ZOOM link will be distributed by the CEE Department
Trevor J. Carey, Ph.D.

Assistant Professor
Geotechnical, Structural & Earthquake Engineering
Department of Civil Engineering
University of British Columbia

Abstract: The liquefaction case history database was primarily established from observations at sites consisting of relatively clean, poorly graded sands. These case histories serve as the basis for design practices but do not represent all liquefiable soil gradations found in the built environment. This has led to the use of poorly graded sand-based analysis procedures during the design and retrofit of embankments, which are typically constructed with well-graded soils. A poorly graded sand-based design procedure ignores the lower void ratios and higher peak strengths of well-graded soils. There is also an implicit assumption that the pre-and-post-liquefaction triggering behaviors of well-graded soils are the same as poorly graded sands.

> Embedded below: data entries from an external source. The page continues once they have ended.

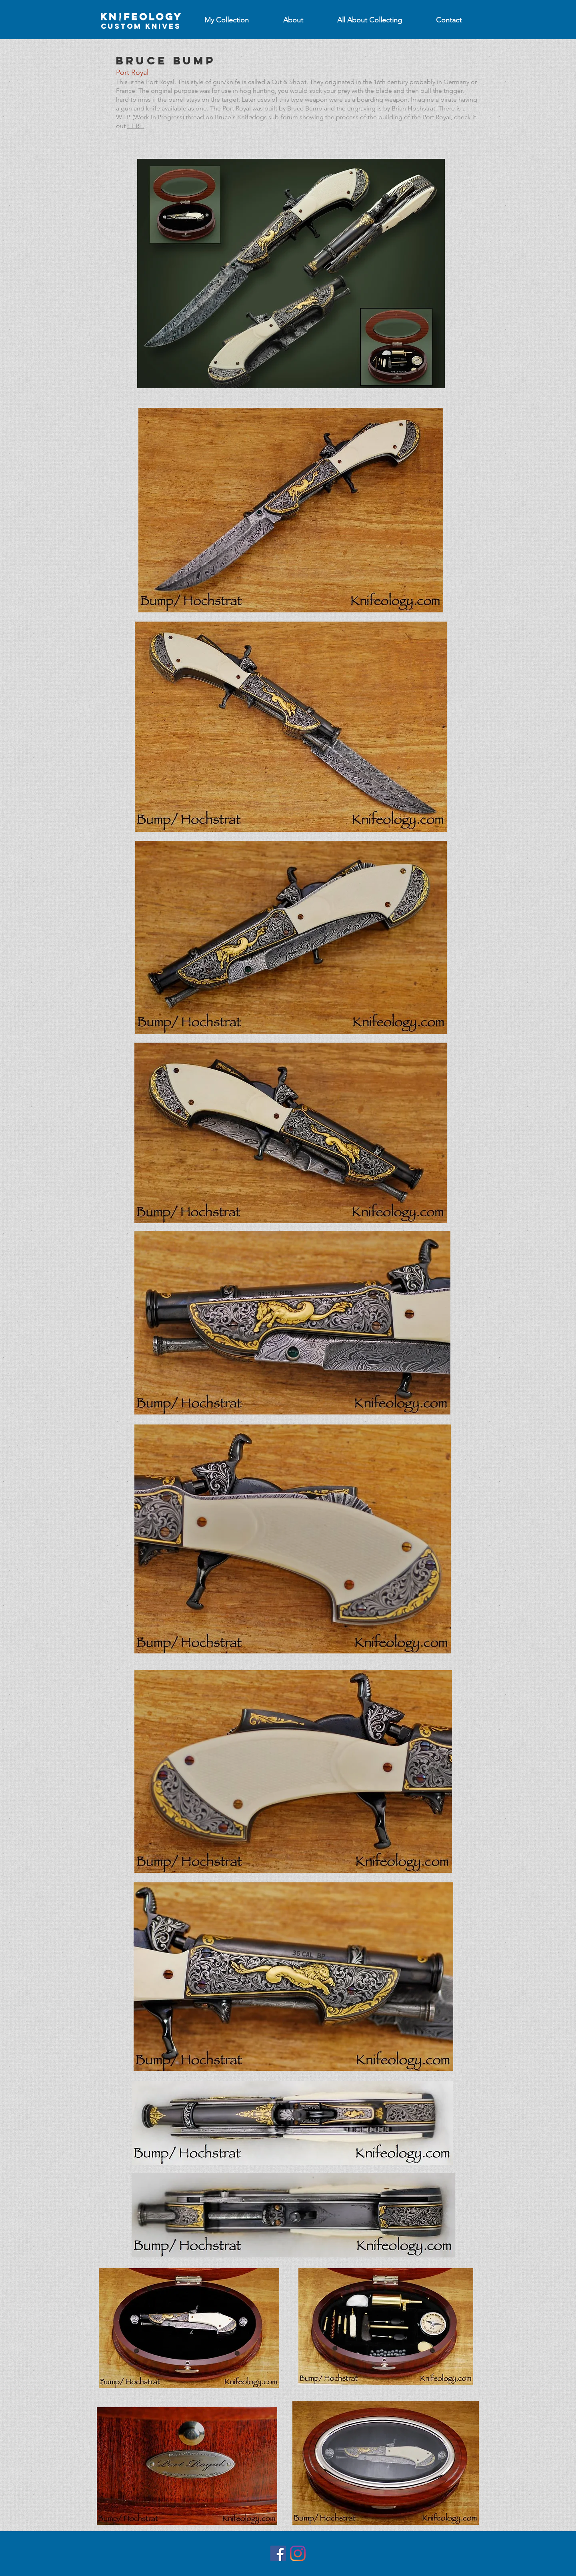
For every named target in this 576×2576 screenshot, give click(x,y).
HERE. (135, 126)
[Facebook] (278, 2553)
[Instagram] (298, 2553)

Described in this presentation is a centrifuge test program undertaken to investigate how sand gradation affects the system-level performance of embankments subjected to strong shaking. The experiment design consisted of two identically instrumented submerged 10-degree embankments positioned side-by-side in the same model container. One embankment was constructed with poorly graded sand, representative of the sand in the case history database, and the other with a well-graded sand. The embankments were dry pluviated to the same relative density, but the absolute densities of the sands were different. Results showed that embankments constructed at equal relative densities would both liquefy (i.e., the excess porewater pressure ratio (ru) reach 1.0). However, the post-triggering consequences were less severe for the embankment constructed of well-graded sand. Greater resistance to the generation and faster dissipation of excess porewater pressures, coupled with stronger dilatancy of the well-graded sand increased stability, aiding in curtailing deformations. This work demonstrates that soil gradation properties should be accounted for in the liquefaction evaluation procedures to improve the accuracy of deformation predictions, required for performance-based design.

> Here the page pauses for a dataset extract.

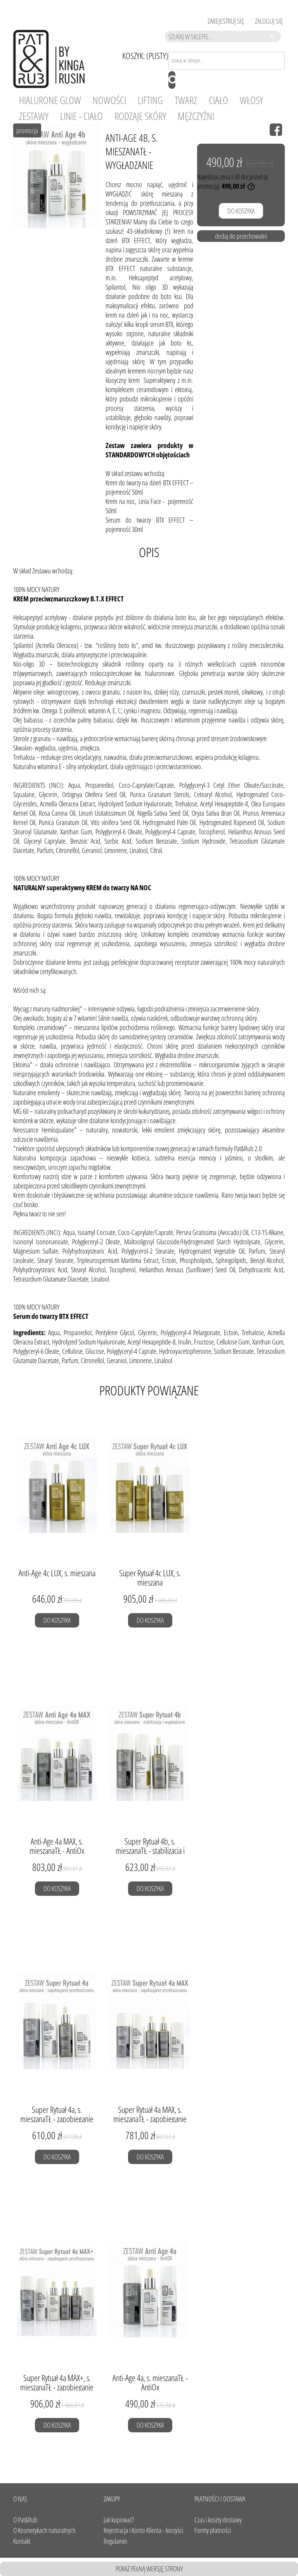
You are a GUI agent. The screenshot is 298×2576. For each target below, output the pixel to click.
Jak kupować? (119, 2519)
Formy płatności (212, 2530)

Bio: Trevor Carey is an assistant professor of geotechnical engineering at the University of British Columbia. Before joining the Department of Civil Engineering at UBC in July 2021, he was a postdoctoral scholar at UC Davis. He has degrees in geotechnical engineering (UC Davis, Ph.D. 2019), structural engineering (Oregon State University, M.S. 2014), and civil engineering (B.S. 2012). His work focuses on the development and  use of system-level experiments to mitigate the impacts of natural or anthropogenic hazards on the built environment. These experiments are used to elucidate specific system-level behaviors to bridge key knowledge gaps or to develop benchmark datasets to validate numerical tools. Carey was selected as one of the 2018/2019 recipients of the EERI/FEMA NEHRP earthquake hazard reduction graduate student fellows. He is also the recipient of the 2019 I.M. Idriss award for Excellence in Geotechnical Engineering.